Best Midrange Smartphones from $200 to $400

March 2020 Edition



When premium phones are out of financial reach and entry-level handsets just don’t make your cut, something in between is the next best thing. This is our updated list of the best midrange smartphones retailing from US$ 200 to US$ 400.

Formulating this category was tricky, since you can’t set an exact price and some of these devices are, in fact, the flagship phones of their respective brands. To simplify things, we chose a price range that simply sits between our other lists for best budget, upper-midrange, and premium smartphones.

Here they are in no particular order:

Realme XT (US$ 333)

The Realme XT is our choice for best smartphone with a 64MP camera. This smartphone produces flagship-level photos.


Xiaomi Mi 9 SE (US$ 300)

Xiaomi has always been a part of the list and the Mi 9 SE truly deserves its spot. It’s a flagship-grade phone from its design to its specs. It’s dubbed as a “compact flagship” thanks to its smaller-than-usual form factor. If you’re looking for a phone that won’t hurt your pockets both in size and price, check out the Mi 9 SE.

REVIEW: Xiaomi Mi 9 SE

Realme 5 Pro (US$ 232)

A quadruple-camera setup at this price point seems unlikely but Realme made it happen. And it’s not just the setup, the lenses actually take photos with good image quality. That would have been enough to recommend this but it also has a Snapdragon 712 AIE chip with 8GB of RAM and 128GB of storage. If you’re looking for a great deal, this is it.

HANDS-ON: Realme 5 Pro


Pixel 3a (US$399)

The Pixel 3a barely makes this price range by being just a hair under $400. The camera alone easily makes this crème de la crème of this bunch. Add to that the vanilla Android experience and of course being in the priority list of Android updates, this is the Pixel to get for Android purists.

HANDS-ON: Pixel 3a


POCO X2 (INR 19,99/ US$ 279)

The future of Pocophone was up in the air for a while, but all of that was finally put to rest when the brand finally released the POCO X2. This isn’t exactly the successor to the POCO F1. In fact, this is just a rebranded Redmi K30 Pro. But it’s still a step in the right direction for a brand that quickly captured everyone’s attention only to go completely silent for over a year.
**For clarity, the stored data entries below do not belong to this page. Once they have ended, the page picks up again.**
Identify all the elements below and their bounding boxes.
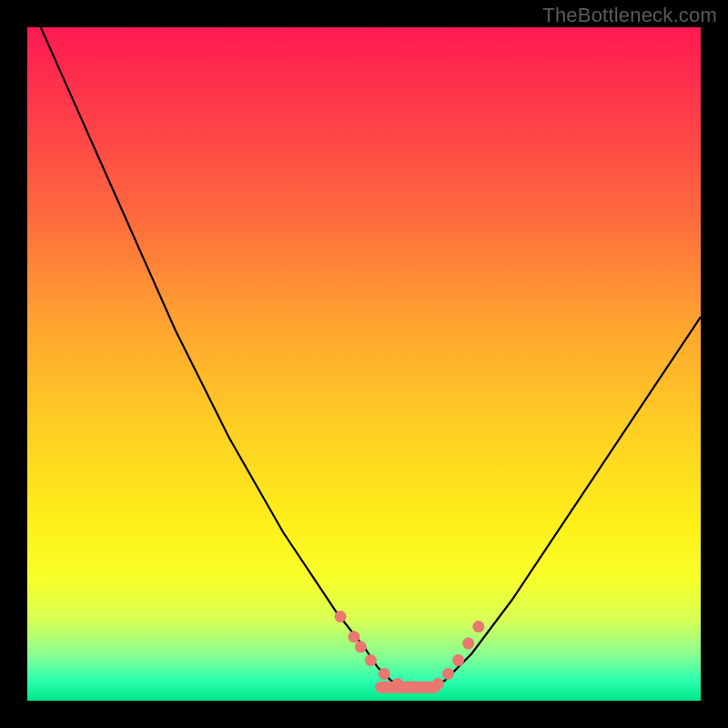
marker-dot (355, 641, 367, 652)
bottleneck-curve (41, 27, 701, 691)
marker-dot (472, 621, 484, 632)
marker-dot (348, 631, 359, 642)
marker-dot (365, 654, 377, 666)
marker-dot (379, 668, 390, 680)
highlight-markers (335, 611, 485, 693)
marker-dot (452, 654, 464, 666)
marker-dot (419, 682, 430, 693)
marker-dot (335, 611, 347, 622)
marker-dot (462, 638, 474, 650)
marker-dot (392, 678, 404, 690)
marker-dot (442, 668, 454, 680)
marker-dot (405, 682, 417, 693)
watermark-text: TheBottleneck.com (542, 4, 717, 27)
chart-svg (27, 27, 701, 701)
plot-area (27, 27, 701, 701)
chart-frame: TheBottleneck.com (0, 0, 728, 728)
marker-dot (432, 678, 444, 690)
Samsung Galaxy A51 (US$ 320)

Samsung’s on a roll with their Galaxy A-series. The Galaxy A51 builds on everything that was already great with the Galaxy A50 and A50s and just makes it even better. Much like everything on the Galaxy lineup this year, the Galaxy A51 sports a look that as of posting is still undeniably Samsung.

Samsung Galaxy M31 (INR 15,99/US$ 224)

This battery-powerhouse of a smartphone has never quite made it to more markets, but it has gotten a significant amount of attention thanks to its 6,000mAh battery. Something this long-lasting appears to still be one of the priorities of smartphone buyers.